Visualizing Data
Plotting Data with ggplot2

Plot types

Choosing the right type of plot, depends on your data. Wheather you have continous data, a factor, grouped variables, will define what type of plots you can do. Here, we present a number of common plot types. You can find the code to plot these figures below. Here is a guide that can help you choose the plot type (if we still want to keep it…)

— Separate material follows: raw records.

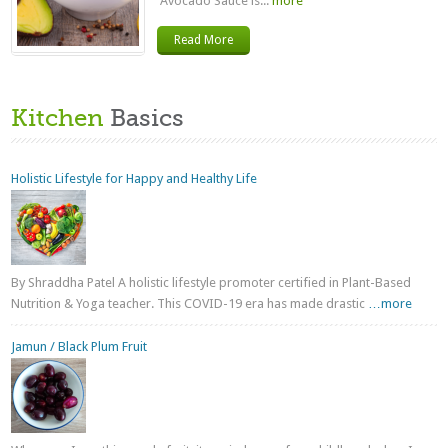
Avocado Sauce is...
more
Read More
Kitchen
Basics
Holistic Lifestyle for Happy and Healthy Life
By Shraddha Patel A holistic lifestyle promoter certified in Plant-Based
Nutrition & Yoga teacher. This COVID-19 era has made drastic
…more
Jamun / Black Plum Fruit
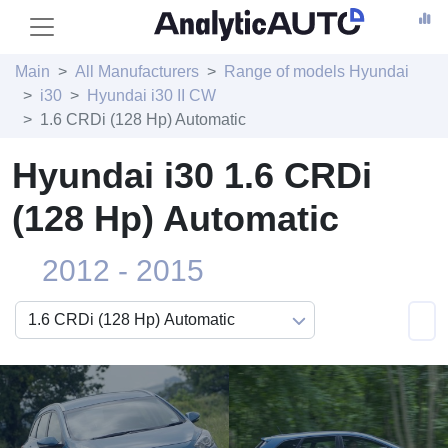
Main
All Manufacturers
Range of models Hyundai
i30
Hyundai i30 II CW
1.6 CRDi (128 Hp) Automatic
Hyundai i30 1.6 CRDi
(128 Hp) Automatic
2012 - 2015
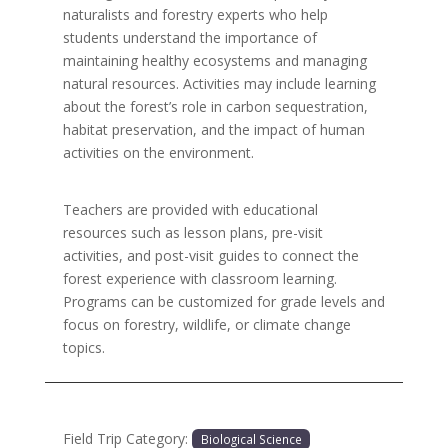
naturalists and forestry experts who help
students understand the importance of
maintaining healthy ecosystems and managing
natural resources. Activities may include learning
about the forest’s role in carbon sequestration,
habitat preservation, and the impact of human
activities on the environment.
Teachers are provided with educational
resources such as lesson plans, pre-visit
activities, and post-visit guides to connect the
forest experience with classroom learning.
Programs can be customized for grade levels and
focus on forestry, wildlife, or climate change
topics.
Field Trip Category:
Biological Science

In ggplot, the geom_xxx() funciton defines the type of plot that is drawn. in the example below, we use geom_point(), which makes dots.



Continous variables

Continous data is often visualized using dots, boxplots or bars. A heat map can also be used.



Code

Points

Here is the code to make a dotplot using geom_point():

ggplot(data = iris, aes(x = Sepal.Length, y = Petal.Length, colour = Species, shape = Species)) +
  geom_point(size = 2, alpha = 0.6) +
  labs(title = "Iris data", x = "Sepal Length", y = "Petal Length") +
  scale_color_viridis_d() +
  theme_minimal()

Box

Here is the code to make a boxplot using geom_boxplot():

ggplot(data = iris, aes(x = Species, y = Petal.Length, fill = Species)) +
  geom_boxplot() +
  labs(title = "Iris data", x = "Sepal Length", y = "Petal Length") +
  scale_fill_viridis_d() +
  theme_minimal()

Bars

Here is the code to make a barplot using geom_bar():

ggplot(data = iris, aes(y = Petal.Length, x = Species, fill = Species)) +
  geom_bar(stat = "identity") +
  labs(x = "", y = "") +
  scale_fill_viridis_d() +
  theme_minimal()

Categorical data, factors and groups

To show categorical data, factors and groups we often use boxplots, or other elements. We can use colour, size, shape or linetype to distinguish different groups. Another option is to divide the plot into subplots using the facet function.



Distributions

Histograms and density plots are most commonly used to plot densities. To visualize several density at the same time, boxplots, violin and sina plot are useful.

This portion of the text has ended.